Records from a data source:

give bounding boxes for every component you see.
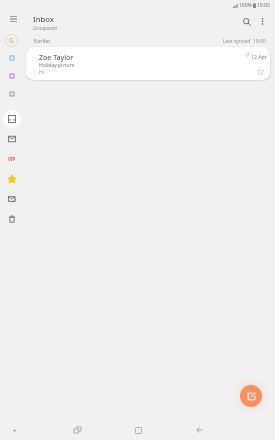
button[interactable]: Back	[193, 424, 205, 436]
button[interactable]: Inbox	[2, 109, 22, 129]
button[interactable]: Drafts	[5, 192, 19, 206]
button[interactable]: More options	[255, 14, 270, 29]
staticText: 10:00	[257, 2, 270, 9]
button[interactable]: Folder	[5, 87, 19, 101]
staticText: 100%	[239, 2, 252, 9]
button[interactable]: Star email	[254, 65, 266, 77]
button[interactable]: Mail	[5, 132, 19, 146]
staticText: Earlier	[34, 37, 51, 44]
button[interactable]: Starred	[5, 172, 19, 186]
staticText: Inbox	[33, 14, 54, 24]
staticText: G	[9, 36, 14, 45]
button[interactable]: VIP	[5, 152, 19, 166]
button[interactable]: Home	[132, 424, 144, 436]
button[interactable]: Compose email	[240, 385, 262, 407]
staticText: VIP	[8, 156, 16, 162]
button[interactable]: Trash	[5, 212, 19, 226]
button[interactable]: Navigation drawer	[3, 9, 23, 29]
staticText: Hi	[39, 69, 44, 76]
button[interactable]: Account	[4, 33, 19, 48]
button[interactable]: Zoe Taylor	[26, 47, 270, 80]
button[interactable]: Folder	[5, 51, 19, 65]
button[interactable]: Assistant	[9, 425, 19, 435]
staticText: 12 Apr	[251, 53, 267, 60]
button[interactable]: Folder	[5, 69, 19, 83]
staticText: Groupawm	[33, 25, 58, 31]
staticText: Last synced 10:00	[223, 38, 266, 45]
button[interactable]: Search	[239, 14, 255, 30]
button[interactable]: Recent apps	[71, 424, 83, 436]
staticText: Holiday picture	[39, 62, 75, 69]
staticText: Zoe Taylor	[39, 53, 74, 63]
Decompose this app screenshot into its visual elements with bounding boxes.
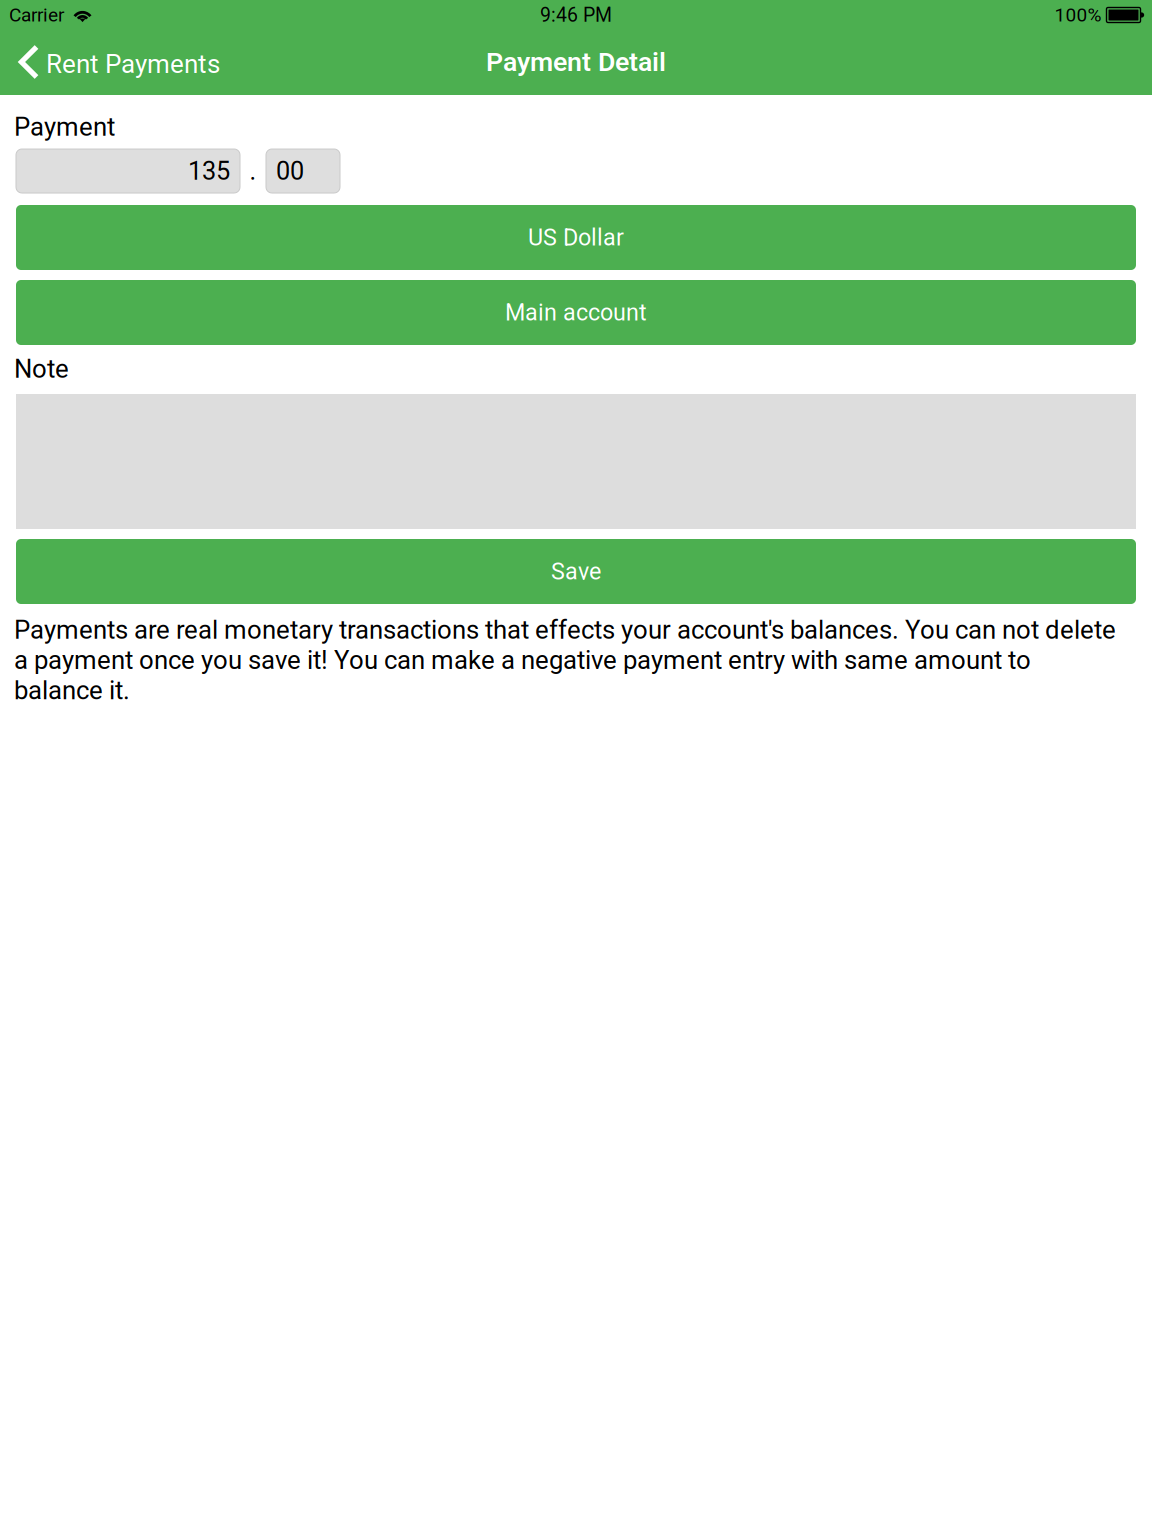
staticText: Payment Detail	[486, 46, 666, 78]
button[interactable]: 135	[16, 149, 240, 193]
staticText: Payments are real monetary transactions …	[14, 615, 1116, 706]
staticText: Rent Payments	[46, 49, 220, 79]
staticText: 135	[188, 156, 230, 186]
staticText: Note	[14, 354, 69, 384]
staticText: 9:46 PM	[540, 4, 612, 26]
staticText: 00	[276, 156, 304, 186]
staticText: US Dollar	[528, 224, 624, 251]
button[interactable]: US Dollar	[16, 205, 1136, 270]
staticText: Main account	[505, 299, 647, 326]
staticText: Save	[551, 558, 601, 585]
staticText: Carrier	[9, 4, 64, 26]
staticText: Payment	[14, 112, 115, 142]
staticText: .	[250, 156, 256, 186]
button[interactable]: Main account	[16, 280, 1136, 345]
staticText: 100%	[1054, 4, 1102, 26]
button[interactable]: Save	[16, 539, 1136, 604]
button[interactable]: Rent Payments	[0, 36, 234, 88]
button[interactable]: 00	[266, 149, 340, 193]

TRY IT: Print the records exactly and omit all pictures.

WRITTEN ANSWER:
give bounding boxes for every component you see.
button[interactable]: Back	[193, 424, 205, 436]
button[interactable]: Inbox	[2, 109, 22, 129]
button[interactable]: Drafts	[5, 192, 19, 206]
button[interactable]: More options	[255, 14, 270, 29]
staticText: 10:00	[257, 2, 270, 9]
button[interactable]: Folder	[5, 87, 19, 101]
staticText: 100%	[239, 2, 252, 9]
button[interactable]: Star email	[254, 65, 266, 77]
button[interactable]: Mail	[5, 132, 19, 146]
staticText: Earlier	[34, 37, 51, 44]
button[interactable]: Starred	[5, 172, 19, 186]
staticText: Inbox	[33, 14, 54, 24]
staticText: G	[9, 36, 14, 45]
button[interactable]: VIP	[5, 152, 19, 166]
button[interactable]: Home	[132, 424, 144, 436]
button[interactable]: Compose email	[240, 385, 262, 407]
staticText: VIP	[8, 156, 16, 162]
button[interactable]: Trash	[5, 212, 19, 226]
button[interactable]: Navigation drawer	[3, 9, 23, 29]
staticText: Hi	[39, 69, 44, 76]
button[interactable]: Account	[4, 33, 19, 48]
button[interactable]: Zoe Taylor	[26, 47, 270, 80]
button[interactable]: Folder	[5, 51, 19, 65]
button[interactable]: Assistant	[9, 425, 19, 435]
staticText: 12 Apr	[251, 53, 267, 60]
button[interactable]: Folder	[5, 69, 19, 83]
staticText: Groupawm	[33, 25, 58, 31]
staticText: Last synced 10:00	[223, 38, 266, 45]
button[interactable]: Search	[239, 14, 255, 30]
button[interactable]: Recent apps	[71, 424, 83, 436]
staticText: Holiday picture	[39, 62, 75, 69]
staticText: Zoe Taylor	[39, 53, 74, 63]
Decompose this app screenshot into its visual elements with bounding boxes.
staticText: Payment Detail	[486, 46, 666, 78]
button[interactable]: 135	[16, 149, 240, 193]
staticText: Payments are real monetary transactions …	[14, 615, 1116, 706]
staticText: Rent Payments	[46, 49, 220, 79]
staticText: 135	[188, 156, 230, 186]
staticText: Note	[14, 354, 69, 384]
staticText: 9:46 PM	[540, 4, 612, 26]
staticText: 00	[276, 156, 304, 186]
staticText: US Dollar	[528, 224, 624, 251]
button[interactable]: US Dollar	[16, 205, 1136, 270]
staticText: Main account	[505, 299, 647, 326]
staticText: Save	[551, 558, 601, 585]
staticText: Carrier	[9, 4, 64, 26]
staticText: Payment	[14, 112, 115, 142]
staticText: .	[250, 156, 256, 186]
button[interactable]: Main account	[16, 280, 1136, 345]
staticText: 100%	[1054, 4, 1102, 26]
button[interactable]: Save	[16, 539, 1136, 604]
button[interactable]: Rent Payments	[0, 36, 234, 88]
button[interactable]: 00	[266, 149, 340, 193]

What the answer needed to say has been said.